Ronald Pelton was a former intelligence analyst who had worked for the National Security Agency (NSA) when he was arrested and convicted for spying for the Soviet Union in the mid-1980s. Pelton exposed to the Soviets one of the US Navy’s biggest intelligence coups of the Cold War, a submarine operation known as Ivy Bells. US submarines had installed taps on submerged telephone cables in Soviet waters, allowing conversations about naval operations to be recorded and the tapes collected by periodic visits from US submarines.
Pelton informed the Soviets of the wiretap’s existence and the Soviets delayed recovering the device for some time, using their knowledge of the operation to feed false information to the Americans. The device was eventually recovered by the Soviets and is in a Russian museum, clearly marked as property of the United States Government.
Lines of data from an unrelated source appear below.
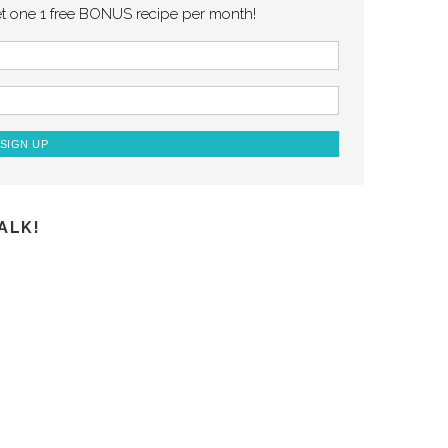
et one 1 free BONUS recipe per month!
ALK!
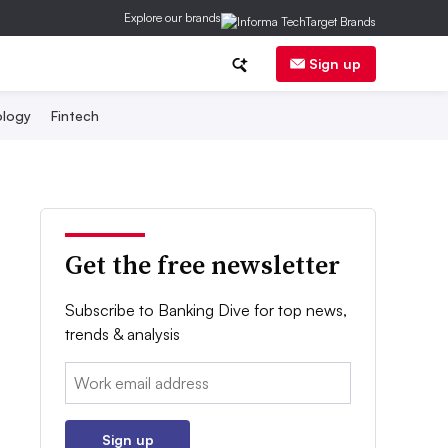
Explore our brands
Sign up
logy
Fintech
Get the free newsletter
Subscribe to Banking Dive for top news,
trends & analysis
Email:
Sign up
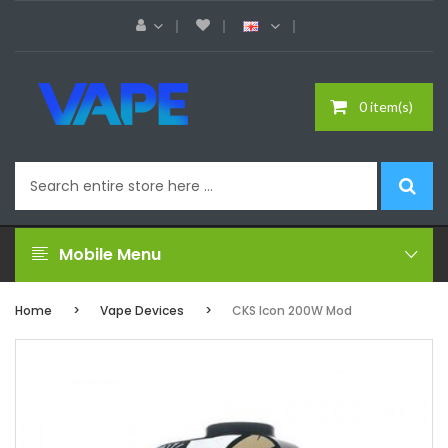
0 item(s)
Mobile Menu
Home
Vape Devices
CKS Icon 200W Mod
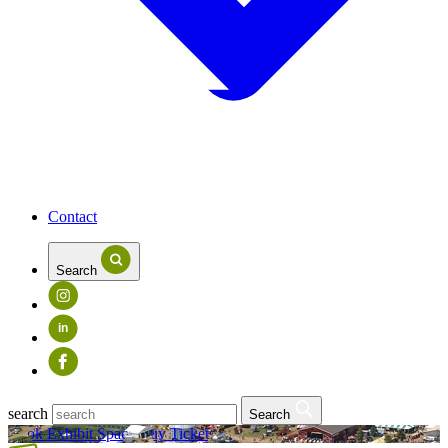
Contact
Search
in
search
Search
Book Exhibit Space
Buy Tickets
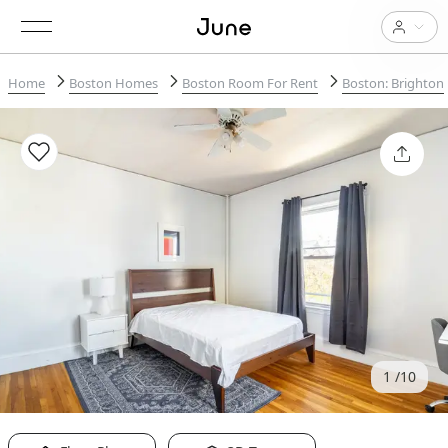
Home
Boston Homes
Boston Room For Rent
Boston: Brighton
1
10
Pelton resigned from the NSA in 1979, unhappy with his salary, and worked in various jobs – none involved with intelligence operations. He continued to feed information to the Soviets, based on his own memory and on maintaining contacts with former coworkers. He made several visits to the Soviet Embassy in Vienna, Austria and continued to provide information on what he remembered of American espionage activities and methods to the KGB.
In 1985, senior KGB officer Vitaly Yurchenko defected (temporarily) to the United States and revealed to the Americans that Ivy Bells had been compromised, describing in general terms the physical appearance of the former analyst who had provided the information.
The ensuing investigation soon identified Pelton as the culprit and when they confronted him he confessed to having provided classified information to the Soviets for the sum of $35,000. Charged by the federal government, Pelton was convicted in 1986 and three concurrent life sentences placed him in prison until his release in 2015.